Obviously on the east end of the tunnel you have a huge slowdown as you go through switches and station / yard tracks.
  by lensovet
 
current MAS is 60.

while I do not see an explicit speed mentioned in the documents (which I do find odd), the speed restrictions on both sides of the bridge are 90, so my expectation would be that the new bridge would also have that speed.
  by STrRedWolf
 
lensovet wrote: Sat Dec 19, 2020 6:38 am current MAS is 60.

while I do not see an explicit speed mentioned in the documents (which I do find odd), the speed restrictions on both sides of the bridge are 90, so my expectation would be that the new bridge would also have that speed.
I would expect it to be 90 at least.

Why? I see this tied with Gateway and the Hudson rebuilds. The new Gateway tunnels are expected to be 60 mph. You'll have *four* of them, and you can rebuild one while having three running with an express track. It's a little more capacity until you add another bridge of two tracks and get them full bore.
  by Ken W2KB
 
STrRedWolf wrote: Sat Dec 19, 2020 10:15 am
lensovet wrote: Sat Dec 19, 2020 6:38 am current MAS is 60.

while I do not see an explicit speed mentioned in the documents (which I do find odd), the speed restrictions on both sides of the bridge are 90, so my expectation would be that the new bridge would also have that speed.
I would expect it to be 90 at least.

Why?

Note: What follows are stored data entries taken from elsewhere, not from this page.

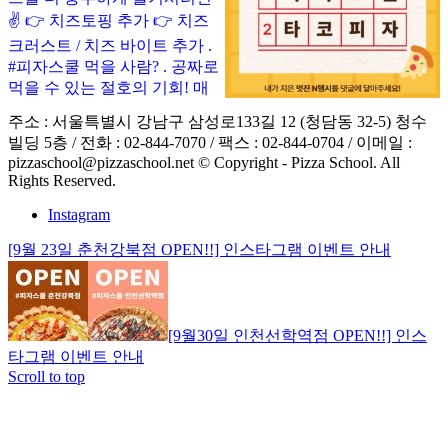
주소 : 서울특별시 강남구 삼성로133길 12 (청담동 32-5) 청수
빌딩 5층 / 전화 : 02-844-7070 / 팩스 : 02-844-0704 / 이메일 :
pizzaschool@pizzaschool.net © Copyright - Pizza School. All
Rights Reserved.
Instagram
[9월 23일 춘천강북점 OPEN!!] 인스타그램 이벤트 안내
[9월30일 인천선학역점 OPEN!!] 인스
타그램 이벤트 안내
Scroll to top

I see this tied with Gateway and the Hudson rebuilds. The new Gateway tunnels are expected to be 60 mph. You'll have *four* of them, and you can rebuild one while having three running with an express track. It's a little more capacity until you add another bridge of two tracks and get them full bore.
Also, the substantial delays from the all too frequent "disabled train in tunnel" would be significantly reduced by having a minimum of three tracks in service.
  by photobug56
 
3 or 4 tracks would be nice. But the tunnels are said to be in very poor condition, wiring badly needing to be replaced, cement falling. The whole excuse for urgent funding for Gateway is the condition of the tunnels. MTA / NYCTA showed that you can do a lot of what's needed to restore much better running conditions with their tunnel projects, and not take the risk of the regular smaller failures or one big failure. And it costs less. You can start building the new tunnels / tracks while repairs are underway.
  by STrRedWolf
 
photobug56 wrote: Sat Dec 19, 2020 5:07 pm 3 or 4 tracks would be nice. But the tunnels are said to be in very poor condition, wiring badly needing to be replaced, cement falling. The whole excuse for urgent funding for Gateway is the condition of the tunnels. MTA / NYCTA showed that you can do a lot of what's needed to restore much better running conditions with their tunnel projects, and not take the risk of the regular smaller failures or one big failure. And it costs less. You can start building the new tunnels / tracks while repairs are underway.
I think the onus pre-pandemic was to build the tunnels first so that repairs can be made without impacting service.

Now... maybe not so much, but I still think traffic is busier than 6 trains per hour (3 in one direction, 3 in the other).